Übung in Reutlingen: Das war das Szenario

Großübung mit 170 Beteiligten: Die Feuerwehr Reutlingen simuliert ein Katastrophenszenario und bekommt Hilfe von anderen Hilfsorganisationen. Wie die Übung ablief, was die einzelnen Einheiten in so einem Notfall auszeichnet und wie sie vorgehen.

Letzte Absprache vor Beginn der Suche: die Hundeführer des DRK.
Letzte Absprache vor Beginn der Suche: die Hundeführer des DRK. Foto: Jürgen Meyer
Letzte Absprache vor Beginn der Suche: die Hundeführer des DRK.
Foto: Jürgen Meyer

REUTLINGEN. Vier Personen werden vermisst.
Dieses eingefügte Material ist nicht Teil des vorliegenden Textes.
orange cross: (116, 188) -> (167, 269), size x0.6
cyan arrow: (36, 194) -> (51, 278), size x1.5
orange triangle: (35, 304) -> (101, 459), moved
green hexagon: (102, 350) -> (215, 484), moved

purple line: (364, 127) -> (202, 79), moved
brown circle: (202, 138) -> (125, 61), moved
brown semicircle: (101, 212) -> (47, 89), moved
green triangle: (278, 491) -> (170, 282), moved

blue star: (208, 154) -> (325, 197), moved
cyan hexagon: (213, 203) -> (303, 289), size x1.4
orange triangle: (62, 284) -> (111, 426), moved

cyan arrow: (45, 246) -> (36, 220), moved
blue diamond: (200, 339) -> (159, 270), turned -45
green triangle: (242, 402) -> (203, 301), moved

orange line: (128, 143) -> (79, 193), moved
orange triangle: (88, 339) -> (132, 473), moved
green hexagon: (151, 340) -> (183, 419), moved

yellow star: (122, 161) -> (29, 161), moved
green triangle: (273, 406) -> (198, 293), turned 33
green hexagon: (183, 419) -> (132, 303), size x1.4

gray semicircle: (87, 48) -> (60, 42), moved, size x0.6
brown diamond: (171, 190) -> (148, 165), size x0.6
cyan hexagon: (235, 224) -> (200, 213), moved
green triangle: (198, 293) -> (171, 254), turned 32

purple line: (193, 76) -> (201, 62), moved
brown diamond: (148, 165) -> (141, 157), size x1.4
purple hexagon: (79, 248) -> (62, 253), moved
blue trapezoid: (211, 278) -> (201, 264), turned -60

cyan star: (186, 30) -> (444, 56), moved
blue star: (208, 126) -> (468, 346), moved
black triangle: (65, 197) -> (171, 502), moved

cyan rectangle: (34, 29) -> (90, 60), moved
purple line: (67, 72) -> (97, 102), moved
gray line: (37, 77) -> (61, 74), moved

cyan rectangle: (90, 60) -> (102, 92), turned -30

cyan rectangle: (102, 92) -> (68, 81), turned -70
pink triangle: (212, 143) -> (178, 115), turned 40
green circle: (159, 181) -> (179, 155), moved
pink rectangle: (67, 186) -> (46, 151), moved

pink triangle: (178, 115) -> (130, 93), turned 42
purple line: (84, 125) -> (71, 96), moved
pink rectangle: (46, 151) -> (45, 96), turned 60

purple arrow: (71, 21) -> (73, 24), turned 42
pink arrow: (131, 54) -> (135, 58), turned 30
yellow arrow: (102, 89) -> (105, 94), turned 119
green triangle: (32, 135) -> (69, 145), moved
Zwei von ihnen sind erst 15 Jahre alt. Verschärfend kommt hinzu: Sie alle sind Patienten der Fachklinik für Psychiatrie und Psychotherapie, kurz PP.rt. Und im Wasenwald - dort werden die Vier vermutet - brennt es. Der Polizist gibt eine kurze Personenbeschreibung zu allen vier Vermissten ab: Haarfarbe, Alter, Kleidung. Die Feuerwehr- und DRK-Leute, die sich um ihn herum gruppiert haben, hören aufmerksam zu. »Wir können diese Suche nicht alleine stemmen, wir sind nur der Streifendienst, deswegen brauchen wir Hilfe«, sagt der Polizist.
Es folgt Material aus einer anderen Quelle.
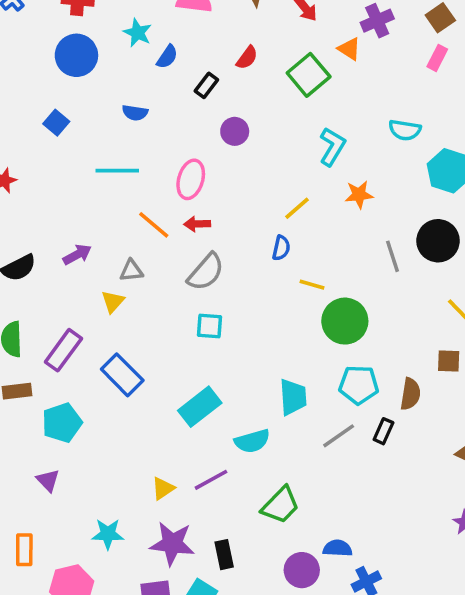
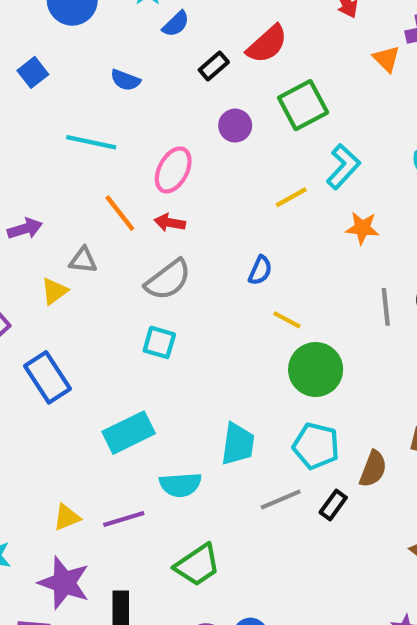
red semicircle: (247, 58) -> (267, 44), size x1.5
green square: (309, 75) -> (303, 105), moved
yellow line: (297, 208) -> (291, 197), moved

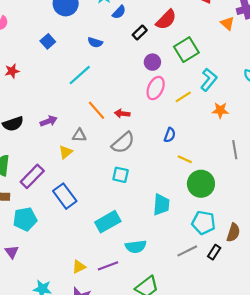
cyan line: (91, 142) -> (80, 75), turned -50
pink ellipse: (173, 170) -> (156, 88), moved
cyan trapezoid: (238, 444) -> (161, 205), moved

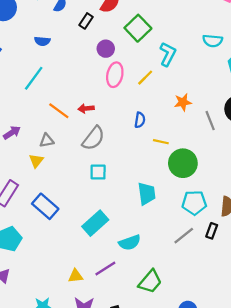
orange star: (220, 110) -> (183, 102), moved
yellow triangle: (79, 267) -> (76, 276), turned 32

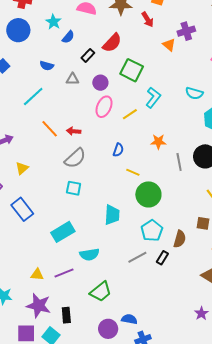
green square: (138, 28) -> (132, 70), turned -30
gray triangle: (47, 140) -> (72, 79), moved
cyan pentagon: (194, 203) -> (152, 231), turned 30

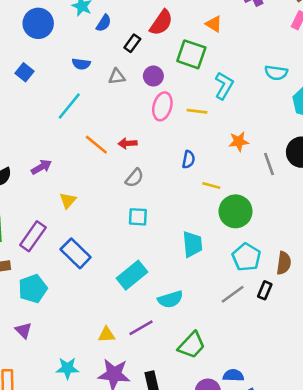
orange triangle: (169, 45) -> (214, 24), moved
yellow line: (130, 114) -> (197, 111), turned 49
gray semicircle: (75, 158) -> (134, 178), size x0.7

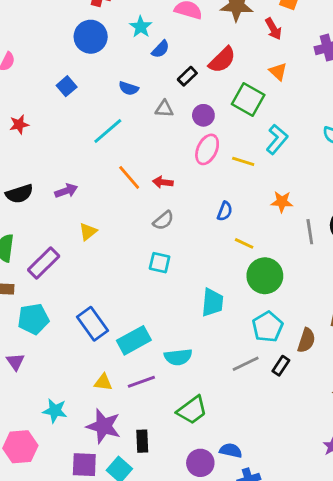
blue rectangle: (76, 253) -> (92, 324), moved
cyan rectangle: (132, 275) -> (134, 340), moved

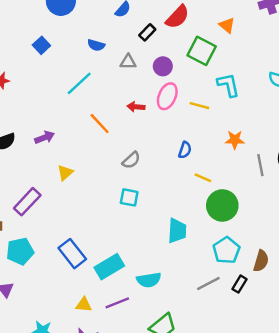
cyan L-shape: (277, 139) -> (228, 85), turned -50
red arrow: (163, 182) -> (136, 107), moved

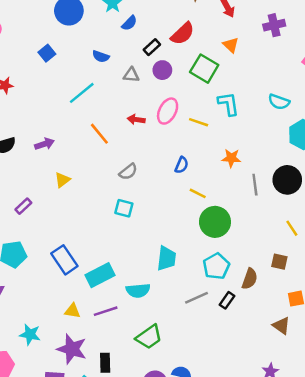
purple circle: (163, 66) -> (162, 70), moved
purple rectangle: (27, 202) -> (23, 206), size x0.6
cyan trapezoid: (177, 231) -> (167, 258), moved

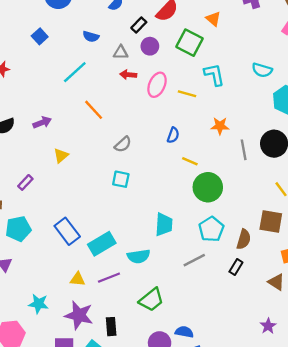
red arrow: (136, 120) -> (128, 75), moved
brown square: (279, 262) -> (271, 221), size x1.5
black rectangle: (227, 300) -> (236, 267), moved

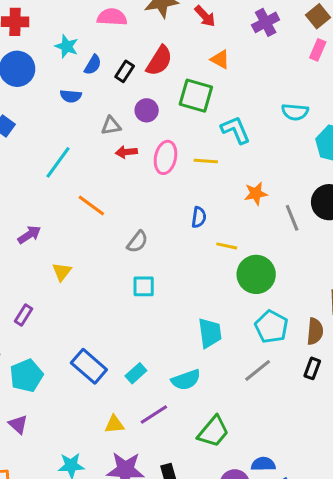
black rectangle: (139, 25) -> (125, 71), moved
blue semicircle: (91, 37) -> (71, 96), moved
cyan rectangle: (102, 244) -> (136, 373), size x0.6

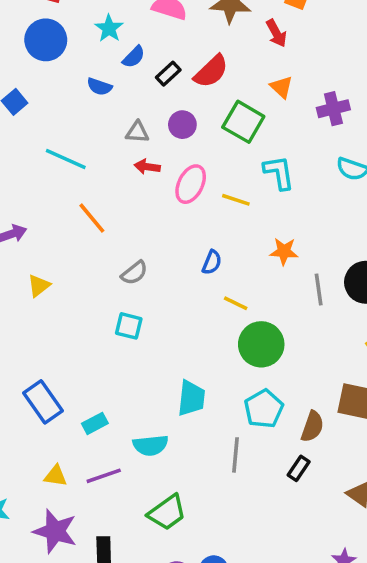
purple cross: (266, 22) -> (333, 109), moved
cyan line: (58, 162) -> (66, 159), turned 64
gray line: (258, 370) -> (235, 455), turned -60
Es ist ein fiktives Übungsszenario, das sich an diesem Samstagmittag neben dem Reutlinger Forsthof abspielt. Unter Federführung der Reutlinger Berufsfeuerwehr findet zum ersten Mal in der Achalmstadt eine Katastrophenübung statt, in die mehrere Hilfsorganisationen eingebunden sind. Berufsfeuerwehrmann Mathias Hoba leitet die Übung, seine Kollegen Lars Fetzer und Christian Wahl haben die Geschichte dazu entwickelt und koordinieren sie nun. »Die Übung hat keinen Bezug zu aktuellen geopolitischen Ereignissen«, betont Hoba. »Aber sie ist durchaus realitätsnah.« Mit einigen Überspitzungen, um die Beteiligten noch ein wenig mehr an ihre Grenzen zu bringen.
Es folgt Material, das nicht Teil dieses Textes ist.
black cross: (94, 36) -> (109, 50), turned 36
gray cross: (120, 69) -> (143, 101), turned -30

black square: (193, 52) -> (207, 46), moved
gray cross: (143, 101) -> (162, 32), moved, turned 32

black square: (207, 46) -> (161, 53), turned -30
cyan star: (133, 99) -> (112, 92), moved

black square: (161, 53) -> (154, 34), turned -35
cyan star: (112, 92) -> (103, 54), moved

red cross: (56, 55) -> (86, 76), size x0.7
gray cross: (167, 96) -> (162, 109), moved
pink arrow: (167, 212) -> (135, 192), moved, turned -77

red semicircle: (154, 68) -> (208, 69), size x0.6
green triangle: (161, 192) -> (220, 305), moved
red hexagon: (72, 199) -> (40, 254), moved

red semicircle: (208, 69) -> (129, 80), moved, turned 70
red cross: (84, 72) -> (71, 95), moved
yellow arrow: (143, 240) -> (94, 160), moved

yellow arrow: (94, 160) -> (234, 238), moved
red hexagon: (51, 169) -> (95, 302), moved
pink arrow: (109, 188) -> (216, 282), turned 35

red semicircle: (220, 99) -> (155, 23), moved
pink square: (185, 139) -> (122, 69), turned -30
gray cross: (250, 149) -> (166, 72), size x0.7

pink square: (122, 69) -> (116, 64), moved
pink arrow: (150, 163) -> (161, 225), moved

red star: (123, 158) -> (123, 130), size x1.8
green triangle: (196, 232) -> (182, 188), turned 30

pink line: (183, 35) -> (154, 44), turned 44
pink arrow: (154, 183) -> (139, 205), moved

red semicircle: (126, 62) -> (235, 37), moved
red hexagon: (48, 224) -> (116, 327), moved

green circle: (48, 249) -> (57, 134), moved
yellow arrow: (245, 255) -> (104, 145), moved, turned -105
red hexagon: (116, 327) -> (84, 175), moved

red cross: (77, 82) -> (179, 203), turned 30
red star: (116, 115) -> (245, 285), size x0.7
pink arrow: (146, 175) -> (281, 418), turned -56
»Die Situation wird noch verschärft durch einen Feuerteufel«

Die Übung geht von einer »langanhaltenden Trockenperiode« aus, erklärt Feuerwehrmann Fetzer. »Die Situation wird noch verschärft durch einen Feuerteufel, der in Reutlingen mehrere Brände legt.« Um 8 Uhr treffen sich an diesem Samstagmorgen die Mitglieder des Führungsstabs der Feuerwehr in der Wache in der Hauffstraße. Einweisung in die Lage, es wird erklärt, was Sache ist. Bei einer Katastrophe dieser Art wird das Stadtgebiet in vier Bereiche aufgeteilt: Nord, Ost, Süd und West. Auch die Freiwilligen Feuerwehren sind dann eingebunden. Sie treffen sich an diesem Samstag in den vier Feuerwehrhäusern, die die Zentralen für das jeweilige Gebiet sind. Also in der Stadtmitte, in Gönningen, Oferdingen und Betzingen.

Am Vormittag geht's bei der Übung erstmal viel um Absprachen und Kommunikation. Beispielsweise mit der Stadtverwaltung. Die Pressestelle bespielt ihre verschiedenen Kanäle, um die Öffentlichkeit zu informieren: Website, Whatsapp, Instagram. Kleinere Brände werden an die Freiwilligen Feuerwehren in den verschiedenen Bereichen delegiert, erklärt Fetzer. So viele Einsatzkräfte müssen auch versorgt werden, das übernimmt das Technische Hilfswerk (THW). Und dann geht es zudem um reine Verwaltungsabläufe. Feuerwehrmann Fetzer nennt ein fiktives Beispiel: »Wir brauchen bei der angenommenen Hitze 300 Tuben Sonnencreme für die Einsatzkräfte.« Es wäre ziemlich unpraktisch, wenn sich alle Beteiligten ihren Sonnenschutz selbst kaufen müssen. Also wird geübt: Wer übernimmt das? Und woher kommt das Geld dafür?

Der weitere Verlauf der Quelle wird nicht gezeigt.